● **WHAT YOU SHOULD DO**
Make an exact copy of the data below, leaving out every picture.

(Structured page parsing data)
BEGIN

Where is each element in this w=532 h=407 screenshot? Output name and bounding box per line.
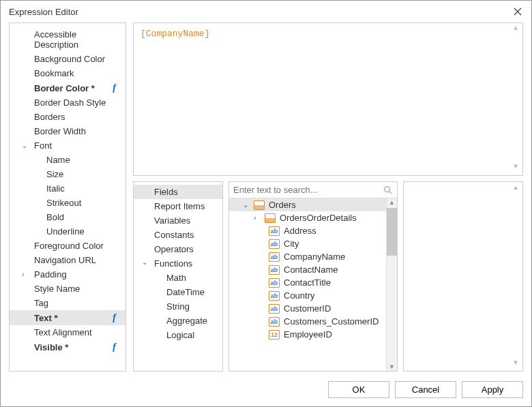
property-label: Bold [46, 212, 64, 222]
category-item[interactable]: Math [134, 271, 222, 285]
property-item[interactable]: Foreground Color [10, 239, 125, 253]
property-label: Foreground Color [34, 241, 104, 251]
category-item[interactable]: Operators [134, 242, 222, 256]
field-item[interactable]: ContactTitle [229, 276, 397, 289]
property-item[interactable]: ›Padding [10, 267, 125, 282]
property-label: Name [46, 155, 70, 165]
cancel-button[interactable]: Cancel [395, 381, 456, 398]
expression-textarea[interactable]: [CompanyName] ▲ ▼ [133, 22, 523, 176]
field-label: OrdersOrderDetails [280, 213, 357, 223]
field-label: Country [284, 290, 315, 301]
category-item[interactable]: Aggregate [134, 314, 222, 328]
category-label: Variables [154, 215, 190, 226]
chevron-down-icon: ⌄ [142, 258, 147, 266]
ok-button[interactable]: OK [328, 381, 389, 398]
category-item[interactable]: DateTime [134, 285, 222, 299]
field-label: EmployeeID [284, 329, 332, 340]
property-item[interactable]: Bold [10, 210, 125, 224]
property-item[interactable]: Italic [10, 181, 125, 196]
property-item[interactable]: Underline [10, 224, 125, 239]
fields-scrollbar[interactable]: ▲ ▼ [386, 198, 397, 371]
field-item[interactable]: City [229, 237, 397, 250]
fx-icon: f [113, 342, 116, 352]
scroll-up-icon[interactable]: ▲ [510, 25, 521, 35]
category-label: String [166, 301, 190, 312]
property-item[interactable]: Text *f [10, 310, 125, 325]
search-input[interactable] [233, 185, 383, 195]
category-item[interactable]: ⌄Functions [134, 256, 222, 271]
field-item[interactable]: CompanyName [229, 250, 397, 263]
text-field-icon [269, 252, 280, 262]
property-item[interactable]: Border Dash Style [10, 95, 125, 110]
category-item[interactable]: Logical [134, 328, 222, 342]
property-item[interactable]: Style Name [10, 282, 125, 296]
svg-line-1 [389, 191, 392, 194]
dialog-footer: OK Cancel Apply [1, 377, 531, 406]
property-label: Borders [34, 112, 65, 122]
field-label: Customers_CustomerID [284, 316, 379, 327]
property-item[interactable]: Borders [10, 110, 125, 124]
category-label: Aggregate [166, 316, 207, 326]
property-item[interactable]: Text Alignment [10, 325, 125, 340]
field-item[interactable]: EmployeeID [229, 328, 397, 341]
field-item[interactable]: Customers_CustomerID [229, 315, 397, 328]
expression-text: [CompanyName] [141, 29, 209, 39]
property-item[interactable]: Accessible Description [10, 27, 125, 52]
field-item[interactable]: Country [229, 289, 397, 302]
category-item[interactable]: Fields [134, 185, 222, 199]
text-field-icon [269, 291, 280, 301]
field-item[interactable]: Address [229, 224, 397, 237]
categories-panel: FieldsReport ItemsVariablesConstantsOper… [133, 181, 223, 372]
property-item[interactable]: Background Color [10, 52, 125, 66]
category-item[interactable]: Constants [134, 228, 222, 242]
property-label: Border Width [34, 126, 86, 136]
text-field-icon [269, 317, 280, 327]
category-item[interactable]: String [134, 299, 222, 314]
text-field-icon [269, 304, 280, 314]
search-row [229, 182, 397, 198]
property-item[interactable]: ⌄Font [10, 138, 125, 153]
property-item[interactable]: Name [10, 153, 125, 167]
property-item[interactable]: Border Color *f [10, 80, 125, 95]
property-item[interactable]: Bookmark [10, 66, 125, 80]
category-label: DateTime [166, 287, 205, 297]
scroll-down-icon[interactable]: ▼ [510, 163, 521, 174]
property-label: Strikeout [46, 198, 81, 208]
number-field-icon [269, 330, 280, 340]
scroll-up-icon[interactable]: ▲ [387, 199, 397, 206]
property-item[interactable]: Visible *f [10, 340, 125, 355]
field-label: ContactName [284, 265, 338, 275]
category-item[interactable]: Report Items [134, 199, 222, 213]
property-item[interactable]: Navigation URL [10, 253, 125, 267]
fields-panel: ⌄Orders›OrdersOrderDetailsAddressCityCom… [228, 181, 398, 372]
field-label: CustomerID [284, 303, 331, 314]
apply-button[interactable]: Apply [462, 381, 523, 398]
lower-panels: FieldsReport ItemsVariablesConstantsOper… [133, 181, 523, 372]
property-label: Visible * [34, 342, 68, 352]
property-item[interactable]: Tag [10, 296, 125, 310]
field-item[interactable]: CustomerID [229, 302, 397, 315]
fields-list: ⌄Orders›OrdersOrderDetailsAddressCityCom… [229, 198, 397, 371]
close-button[interactable] [511, 5, 524, 18]
svg-point-0 [385, 186, 390, 192]
property-item[interactable]: Border Width [10, 124, 125, 138]
property-label: Border Color * [34, 83, 95, 93]
property-label: Underline [46, 226, 85, 237]
field-item[interactable]: ›OrdersOrderDetails [229, 211, 397, 224]
scroll-up-icon[interactable]: ▲ [510, 183, 521, 194]
category-label: Logical [166, 330, 194, 340]
property-label: Navigation URL [34, 255, 96, 265]
scroll-down-icon[interactable]: ▼ [387, 363, 397, 370]
property-label: Tag [34, 298, 48, 308]
content-area: Accessible DescriptionBackground ColorBo… [1, 22, 531, 377]
category-item[interactable]: Variables [134, 213, 222, 228]
property-label: Text Alignment [34, 327, 92, 337]
scroll-down-icon[interactable]: ▼ [510, 359, 521, 370]
field-item[interactable]: ⌄Orders [229, 198, 397, 211]
fx-icon: f [113, 312, 116, 323]
scroll-thumb[interactable] [387, 208, 397, 256]
property-item[interactable]: Strikeout [10, 196, 125, 210]
field-item[interactable]: ContactName [229, 263, 397, 276]
property-item[interactable]: Size [10, 167, 125, 181]
property-label: Font [34, 140, 52, 151]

END

● **RESULT OF THIS EXERCISE**
Where is each element in this w=532 h=407 screenshot? Output name and bounding box per line.
property-label: Bold [46, 212, 64, 222]
category-item[interactable]: Math [134, 271, 222, 285]
property-item[interactable]: Foreground Color [10, 239, 125, 253]
property-label: Foreground Color [34, 241, 104, 251]
category-item[interactable]: Operators [134, 242, 222, 256]
field-item[interactable]: ContactTitle [229, 276, 397, 289]
property-item[interactable]: ›Padding [10, 267, 125, 282]
property-label: Name [46, 155, 70, 165]
cancel-button[interactable]: Cancel [395, 381, 456, 398]
expression-textarea[interactable]: [CompanyName] ▲ ▼ [133, 22, 523, 176]
field-label: OrdersOrderDetails [280, 213, 357, 223]
field-label: Country [284, 290, 315, 301]
category-item[interactable]: Aggregate [134, 314, 222, 328]
category-label: Variables [154, 215, 190, 226]
chevron-down-icon: ⌄ [142, 258, 147, 266]
ok-button[interactable]: OK [328, 381, 389, 398]
category-item[interactable]: DateTime [134, 285, 222, 299]
field-label: EmployeeID [284, 329, 332, 340]
property-item[interactable]: Bold [10, 210, 125, 224]
property-item[interactable]: Italic [10, 181, 125, 196]
property-item[interactable]: Underline [10, 224, 125, 239]
fields-scrollbar[interactable]: ▲ ▼ [386, 198, 397, 371]
field-item[interactable]: City [229, 237, 397, 250]
fx-icon: f [113, 342, 116, 352]
scroll-up-icon[interactable]: ▲ [510, 25, 521, 35]
category-label: String [166, 301, 190, 312]
property-item[interactable]: Text *f [10, 310, 125, 325]
search-input[interactable] [233, 185, 383, 195]
category-item[interactable]: ⌄Functions [134, 256, 222, 271]
field-item[interactable]: CompanyName [229, 250, 397, 263]
text-field-icon [269, 252, 280, 262]
property-item[interactable]: Border Dash Style [10, 95, 125, 110]
category-item[interactable]: Logical [134, 328, 222, 342]
property-item[interactable]: Style Name [10, 282, 125, 296]
svg-line-1 [389, 191, 392, 194]
dialog-footer: OK Cancel Apply [1, 377, 531, 406]
property-label: Borders [34, 112, 65, 122]
field-label: Customers_CustomerID [284, 316, 379, 327]
property-item[interactable]: Borders [10, 110, 125, 124]
category-label: Aggregate [166, 316, 207, 326]
property-item[interactable]: Text Alignment [10, 325, 125, 340]
field-item[interactable]: EmployeeID [229, 328, 397, 341]
field-item[interactable]: Customers_CustomerID [229, 315, 397, 328]
expression-text: [CompanyName] [141, 29, 209, 39]
property-item[interactable]: Accessible Description [10, 27, 125, 52]
field-item[interactable]: Country [229, 289, 397, 302]
category-item[interactable]: Fields [134, 185, 222, 199]
text-field-icon [269, 291, 280, 301]
field-item[interactable]: Address [229, 224, 397, 237]
categories-panel: FieldsReport ItemsVariablesConstantsOper… [133, 181, 223, 372]
property-item[interactable]: Background Color [10, 52, 125, 66]
category-item[interactable]: Constants [134, 228, 222, 242]
property-label: Border Width [34, 126, 86, 136]
text-field-icon [269, 317, 280, 327]
category-item[interactable]: String [134, 299, 222, 314]
text-field-icon [269, 304, 280, 314]
search-row [229, 182, 397, 198]
property-item[interactable]: ⌄Font [10, 138, 125, 153]
property-item[interactable]: Name [10, 153, 125, 167]
property-item[interactable]: Border Color *f [10, 80, 125, 95]
property-item[interactable]: Bookmark [10, 66, 125, 80]
category-label: DateTime [166, 287, 205, 297]
scroll-down-icon[interactable]: ▼ [510, 163, 521, 174]
property-label: Strikeout [46, 198, 81, 208]
number-field-icon [269, 330, 280, 340]
scroll-up-icon[interactable]: ▲ [387, 199, 397, 206]
property-item[interactable]: Visible *f [10, 340, 125, 355]
field-label: ContactName [284, 265, 338, 275]
category-item[interactable]: Report Items [134, 199, 222, 213]
property-item[interactable]: Navigation URL [10, 253, 125, 267]
fields-panel: ⌄Orders›OrdersOrderDetailsAddressCityCom… [228, 181, 398, 372]
field-label: CustomerID [284, 303, 331, 314]
apply-button[interactable]: Apply [462, 381, 523, 398]
lower-panels: FieldsReport ItemsVariablesConstantsOper… [133, 181, 523, 372]
property-label: Visible * [34, 342, 68, 352]
property-item[interactable]: Tag [10, 296, 125, 310]
field-item[interactable]: CustomerID [229, 302, 397, 315]
fields-list: ⌄Orders›OrdersOrderDetailsAddressCityCom… [229, 198, 397, 371]
close-button[interactable] [511, 5, 524, 18]
svg-point-0 [385, 186, 390, 192]
property-item[interactable]: Border Width [10, 124, 125, 138]
property-label: Border Color * [34, 83, 95, 93]
property-label: Underline [46, 226, 85, 237]
field-item[interactable]: ›OrdersOrderDetails [229, 211, 397, 224]
scroll-up-icon[interactable]: ▲ [510, 183, 521, 194]
category-label: Logical [166, 330, 194, 340]
property-label: Navigation URL [34, 255, 96, 265]
scroll-down-icon[interactable]: ▼ [387, 363, 397, 370]
property-label: Tag [34, 298, 48, 308]
content-area: Accessible DescriptionBackground ColorBo… [1, 22, 531, 377]
category-item[interactable]: Variables [134, 213, 222, 228]
property-label: Text Alignment [34, 327, 92, 337]
scroll-down-icon[interactable]: ▼ [510, 359, 521, 370]
field-item[interactable]: ⌄Orders [229, 198, 397, 211]
fx-icon: f [113, 312, 116, 323]
scroll-thumb[interactable] [387, 208, 397, 256]
property-item[interactable]: Strikeout [10, 196, 125, 210]
field-item[interactable]: ContactName [229, 263, 397, 276]
property-item[interactable]: Size [10, 167, 125, 181]
property-label: Font [34, 140, 52, 151]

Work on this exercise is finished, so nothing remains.